In her heart she had wondered a little at the absolute obedience of Corey, who had made no sign since receiving her note. She would have liked to ask her father if Corey was sick; she would have liked him to ask her why Corey did not come any more. Her mother went on —
“I don’t believe your father knows WHERE he stands. He works away at those papers he brings home here at night, as if he didn’t half know what he was about. He always did have that close streak in him, and I don’t suppose but what he’s been going into things he don’t want anybody else to know about, and he’s kept these accounts of his own.”

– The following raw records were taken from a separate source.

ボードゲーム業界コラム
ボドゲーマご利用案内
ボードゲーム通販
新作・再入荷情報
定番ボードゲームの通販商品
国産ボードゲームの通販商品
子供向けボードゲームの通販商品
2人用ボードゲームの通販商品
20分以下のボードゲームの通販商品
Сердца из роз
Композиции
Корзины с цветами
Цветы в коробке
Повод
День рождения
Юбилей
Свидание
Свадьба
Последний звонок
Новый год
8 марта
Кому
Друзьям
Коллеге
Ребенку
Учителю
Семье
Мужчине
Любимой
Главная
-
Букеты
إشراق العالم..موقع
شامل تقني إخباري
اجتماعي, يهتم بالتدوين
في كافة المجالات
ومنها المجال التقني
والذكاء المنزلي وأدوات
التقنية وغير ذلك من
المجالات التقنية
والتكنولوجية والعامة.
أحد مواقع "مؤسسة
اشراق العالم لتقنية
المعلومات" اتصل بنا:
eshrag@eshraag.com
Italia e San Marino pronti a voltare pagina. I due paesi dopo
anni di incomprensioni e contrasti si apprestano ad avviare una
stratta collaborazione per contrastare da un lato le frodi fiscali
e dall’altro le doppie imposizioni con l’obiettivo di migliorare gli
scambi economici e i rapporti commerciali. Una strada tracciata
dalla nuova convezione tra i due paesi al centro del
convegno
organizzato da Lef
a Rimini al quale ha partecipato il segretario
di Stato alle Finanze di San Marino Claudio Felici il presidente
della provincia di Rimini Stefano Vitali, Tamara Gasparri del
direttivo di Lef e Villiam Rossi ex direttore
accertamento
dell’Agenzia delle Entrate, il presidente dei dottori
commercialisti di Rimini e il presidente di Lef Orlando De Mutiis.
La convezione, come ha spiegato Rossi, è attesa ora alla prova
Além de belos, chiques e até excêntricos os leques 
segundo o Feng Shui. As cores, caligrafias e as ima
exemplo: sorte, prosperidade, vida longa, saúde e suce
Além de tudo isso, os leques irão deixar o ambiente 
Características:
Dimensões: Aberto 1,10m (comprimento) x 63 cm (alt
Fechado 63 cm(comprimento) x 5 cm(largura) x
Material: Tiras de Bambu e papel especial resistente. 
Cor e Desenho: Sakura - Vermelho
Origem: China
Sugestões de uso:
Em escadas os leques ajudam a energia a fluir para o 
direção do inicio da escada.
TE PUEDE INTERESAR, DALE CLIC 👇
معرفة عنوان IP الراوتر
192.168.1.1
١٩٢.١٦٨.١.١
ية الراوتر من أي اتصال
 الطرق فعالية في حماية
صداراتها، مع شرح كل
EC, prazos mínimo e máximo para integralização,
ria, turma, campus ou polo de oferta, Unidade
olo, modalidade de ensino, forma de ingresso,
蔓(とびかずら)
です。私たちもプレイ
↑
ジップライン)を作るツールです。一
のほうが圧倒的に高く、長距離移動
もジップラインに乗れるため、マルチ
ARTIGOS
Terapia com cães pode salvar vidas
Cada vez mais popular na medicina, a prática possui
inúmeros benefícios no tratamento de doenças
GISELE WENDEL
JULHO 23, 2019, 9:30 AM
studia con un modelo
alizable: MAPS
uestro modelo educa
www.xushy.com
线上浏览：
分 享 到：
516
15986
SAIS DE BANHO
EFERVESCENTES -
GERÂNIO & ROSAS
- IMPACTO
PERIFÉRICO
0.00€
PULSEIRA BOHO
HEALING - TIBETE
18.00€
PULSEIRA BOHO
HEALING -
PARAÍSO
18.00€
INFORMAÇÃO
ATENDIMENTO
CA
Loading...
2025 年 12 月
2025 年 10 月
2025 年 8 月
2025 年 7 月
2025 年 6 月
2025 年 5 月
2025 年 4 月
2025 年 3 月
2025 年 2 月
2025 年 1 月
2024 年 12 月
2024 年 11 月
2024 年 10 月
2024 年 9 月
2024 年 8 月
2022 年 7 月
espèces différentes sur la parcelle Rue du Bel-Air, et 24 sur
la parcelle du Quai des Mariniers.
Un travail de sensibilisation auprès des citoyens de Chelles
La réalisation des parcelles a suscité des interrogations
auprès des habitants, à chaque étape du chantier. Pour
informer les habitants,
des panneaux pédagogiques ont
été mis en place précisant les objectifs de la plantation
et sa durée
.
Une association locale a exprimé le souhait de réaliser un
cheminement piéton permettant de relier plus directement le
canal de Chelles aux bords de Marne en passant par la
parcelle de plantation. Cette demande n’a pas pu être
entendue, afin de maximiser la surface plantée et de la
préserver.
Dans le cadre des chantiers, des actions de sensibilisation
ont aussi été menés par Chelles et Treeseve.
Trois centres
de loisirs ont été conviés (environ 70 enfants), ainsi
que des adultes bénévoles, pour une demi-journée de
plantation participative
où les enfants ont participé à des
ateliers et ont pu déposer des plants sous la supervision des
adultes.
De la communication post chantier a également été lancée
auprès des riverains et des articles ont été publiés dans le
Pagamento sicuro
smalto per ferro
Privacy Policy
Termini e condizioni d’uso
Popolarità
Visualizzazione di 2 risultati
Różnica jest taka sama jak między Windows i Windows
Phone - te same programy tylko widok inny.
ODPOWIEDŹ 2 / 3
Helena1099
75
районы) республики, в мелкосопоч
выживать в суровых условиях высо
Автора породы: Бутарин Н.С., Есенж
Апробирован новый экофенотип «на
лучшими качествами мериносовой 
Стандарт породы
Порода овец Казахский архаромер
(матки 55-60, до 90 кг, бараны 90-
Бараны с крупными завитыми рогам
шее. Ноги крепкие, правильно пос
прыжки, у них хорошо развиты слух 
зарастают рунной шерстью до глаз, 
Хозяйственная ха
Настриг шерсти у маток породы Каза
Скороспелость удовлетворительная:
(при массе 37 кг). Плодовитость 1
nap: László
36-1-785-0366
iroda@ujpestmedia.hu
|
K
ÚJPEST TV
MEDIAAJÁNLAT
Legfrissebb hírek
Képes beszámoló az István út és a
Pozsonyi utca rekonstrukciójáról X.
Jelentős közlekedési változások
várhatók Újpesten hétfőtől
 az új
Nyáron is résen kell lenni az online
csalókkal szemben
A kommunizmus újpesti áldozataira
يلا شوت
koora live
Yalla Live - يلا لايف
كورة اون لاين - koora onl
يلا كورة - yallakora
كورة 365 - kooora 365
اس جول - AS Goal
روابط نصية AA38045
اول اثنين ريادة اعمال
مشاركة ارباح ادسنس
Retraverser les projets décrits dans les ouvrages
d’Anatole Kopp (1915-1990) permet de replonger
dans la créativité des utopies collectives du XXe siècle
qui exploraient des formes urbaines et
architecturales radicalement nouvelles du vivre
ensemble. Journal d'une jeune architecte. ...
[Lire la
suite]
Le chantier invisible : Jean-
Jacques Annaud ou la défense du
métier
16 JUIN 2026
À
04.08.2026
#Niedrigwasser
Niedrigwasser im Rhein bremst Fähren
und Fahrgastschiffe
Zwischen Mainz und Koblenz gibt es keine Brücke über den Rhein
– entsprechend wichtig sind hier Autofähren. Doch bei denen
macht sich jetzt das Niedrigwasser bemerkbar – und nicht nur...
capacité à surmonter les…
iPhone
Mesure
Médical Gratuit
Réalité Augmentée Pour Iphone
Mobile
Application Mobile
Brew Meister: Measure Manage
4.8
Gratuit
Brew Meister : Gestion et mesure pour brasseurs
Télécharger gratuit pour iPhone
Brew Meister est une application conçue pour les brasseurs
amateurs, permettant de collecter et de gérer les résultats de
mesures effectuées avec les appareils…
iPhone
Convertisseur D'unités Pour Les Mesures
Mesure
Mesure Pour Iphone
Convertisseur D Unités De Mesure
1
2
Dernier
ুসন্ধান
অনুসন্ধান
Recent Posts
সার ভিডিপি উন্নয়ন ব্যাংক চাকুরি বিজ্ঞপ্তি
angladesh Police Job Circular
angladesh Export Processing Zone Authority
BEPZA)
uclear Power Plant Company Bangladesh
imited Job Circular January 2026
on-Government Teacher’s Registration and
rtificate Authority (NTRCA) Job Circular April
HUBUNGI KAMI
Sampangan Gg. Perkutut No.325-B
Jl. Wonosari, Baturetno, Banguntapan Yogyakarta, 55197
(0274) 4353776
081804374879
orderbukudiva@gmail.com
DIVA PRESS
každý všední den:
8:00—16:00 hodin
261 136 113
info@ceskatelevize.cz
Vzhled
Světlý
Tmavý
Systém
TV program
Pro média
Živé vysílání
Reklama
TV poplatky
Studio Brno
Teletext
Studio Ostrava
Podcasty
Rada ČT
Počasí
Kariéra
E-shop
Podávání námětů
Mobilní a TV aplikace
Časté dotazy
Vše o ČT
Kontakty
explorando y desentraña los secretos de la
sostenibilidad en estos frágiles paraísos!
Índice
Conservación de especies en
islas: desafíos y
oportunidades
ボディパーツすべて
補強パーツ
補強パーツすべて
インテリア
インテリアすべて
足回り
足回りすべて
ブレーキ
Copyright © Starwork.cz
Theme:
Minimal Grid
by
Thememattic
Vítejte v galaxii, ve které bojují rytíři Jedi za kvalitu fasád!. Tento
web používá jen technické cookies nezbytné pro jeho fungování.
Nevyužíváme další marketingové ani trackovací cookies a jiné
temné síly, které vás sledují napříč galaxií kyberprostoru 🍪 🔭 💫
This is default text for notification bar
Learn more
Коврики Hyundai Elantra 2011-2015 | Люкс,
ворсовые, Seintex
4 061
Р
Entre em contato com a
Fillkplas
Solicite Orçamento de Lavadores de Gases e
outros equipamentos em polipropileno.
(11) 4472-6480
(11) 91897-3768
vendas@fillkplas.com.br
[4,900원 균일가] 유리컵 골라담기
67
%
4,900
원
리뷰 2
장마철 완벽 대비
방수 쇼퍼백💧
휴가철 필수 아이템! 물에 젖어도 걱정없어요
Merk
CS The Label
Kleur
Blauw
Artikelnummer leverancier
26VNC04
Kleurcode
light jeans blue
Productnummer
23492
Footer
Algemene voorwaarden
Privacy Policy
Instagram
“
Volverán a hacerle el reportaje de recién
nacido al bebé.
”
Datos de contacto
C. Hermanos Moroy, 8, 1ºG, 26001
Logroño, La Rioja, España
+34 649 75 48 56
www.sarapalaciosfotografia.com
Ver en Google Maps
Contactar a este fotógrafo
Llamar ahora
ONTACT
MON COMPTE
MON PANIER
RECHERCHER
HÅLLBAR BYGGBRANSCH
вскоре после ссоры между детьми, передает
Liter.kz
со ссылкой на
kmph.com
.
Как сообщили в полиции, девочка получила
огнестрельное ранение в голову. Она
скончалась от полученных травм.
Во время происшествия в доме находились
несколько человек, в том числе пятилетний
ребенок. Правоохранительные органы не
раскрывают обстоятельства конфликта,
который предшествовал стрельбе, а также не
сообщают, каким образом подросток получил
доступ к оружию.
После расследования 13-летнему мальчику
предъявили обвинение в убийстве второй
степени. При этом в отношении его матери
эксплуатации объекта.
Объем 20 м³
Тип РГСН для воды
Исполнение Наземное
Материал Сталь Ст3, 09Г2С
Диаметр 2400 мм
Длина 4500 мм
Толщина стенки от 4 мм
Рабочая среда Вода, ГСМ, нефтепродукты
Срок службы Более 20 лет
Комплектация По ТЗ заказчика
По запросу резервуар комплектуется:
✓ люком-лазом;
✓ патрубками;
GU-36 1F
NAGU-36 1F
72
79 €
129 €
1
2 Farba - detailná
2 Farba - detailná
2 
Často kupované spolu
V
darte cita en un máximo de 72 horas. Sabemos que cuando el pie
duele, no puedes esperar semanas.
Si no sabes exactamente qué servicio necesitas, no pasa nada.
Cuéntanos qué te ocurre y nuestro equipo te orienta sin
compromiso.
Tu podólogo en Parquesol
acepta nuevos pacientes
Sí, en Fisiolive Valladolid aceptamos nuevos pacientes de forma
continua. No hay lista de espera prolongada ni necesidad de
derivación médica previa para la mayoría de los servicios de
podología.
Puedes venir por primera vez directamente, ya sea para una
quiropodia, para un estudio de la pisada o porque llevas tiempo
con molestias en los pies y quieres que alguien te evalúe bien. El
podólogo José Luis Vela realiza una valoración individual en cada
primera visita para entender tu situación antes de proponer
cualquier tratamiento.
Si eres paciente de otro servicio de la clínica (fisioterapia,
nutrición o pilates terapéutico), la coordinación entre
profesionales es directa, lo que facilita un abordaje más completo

Sometimes he gave Penelope figures to work at, which he would not submit to his wife’s nimbler arithmetic. Then she went to bed and left them sitting up till midnight, struggling with problems in which they were both weak. But she could see that the girl was a comfort to her father, and that his troubles were a defence and shelter to her. Some nights she could hear them going out together, and then she lay awake for their return from their long walk. When the hour or day of respite came again, the home felt it first. Lapham wanted to know what the news from Irene was; he joined his wife in all her cheerful speculations, and tried to make her amends for his sullen reticence and irritability. Irene was staying on at Dubuque. There came a letter from her, saying that her uncle’s people wanted her to spend the winter there. “Well, let her,” said Lapham. “It’ll be the best thing for her.”
Lapham himself had letters from his brother at frequent intervals. His brother was watching the G. L. & P., which as yet had made no offer for the mills. Once, when one of these letters came, he submitted to his wife whether, in the absence of any positive information that the road wanted the property, he might not, with a good conscience, dispose of it to the best advantage to anybody who came along.
She looked wistfully at him; it was on the rise from a season of deep depression with him. “No, Si,” she said; “I don’t see how you could do that.”
He did not assent and submit, as he had done at first, but began to rail at the unpracticality of women; and then he shut some papers he had been looking over into his desk, and flung out of the room.
One of the papers had slipped through the crevice of the lid, and lay upon the floor. Mrs. Lapham kept on at her sewing, but after a while she picked the paper up to lay it on the desk. Then she glanced at it, and saw that it was a long column of dates and figures, recording successive sums, never large ones, paid regularly to “Wm. M.” The dates covered a year, and the sum amounted at least to several hundreds.
Mrs. Lapham laid the paper down on the desk, and then she took it up again and put it into her work-basket, meaning to give it to him. When he came in she saw him looking absent-mindedly about for something, and then going to work upon his papers, apparently without it. She thought she would wait till he missed it definitely, and then give him the scrap she had picked up. It lay in her basket, and after some days it found its way under the work in it, and she forgot it.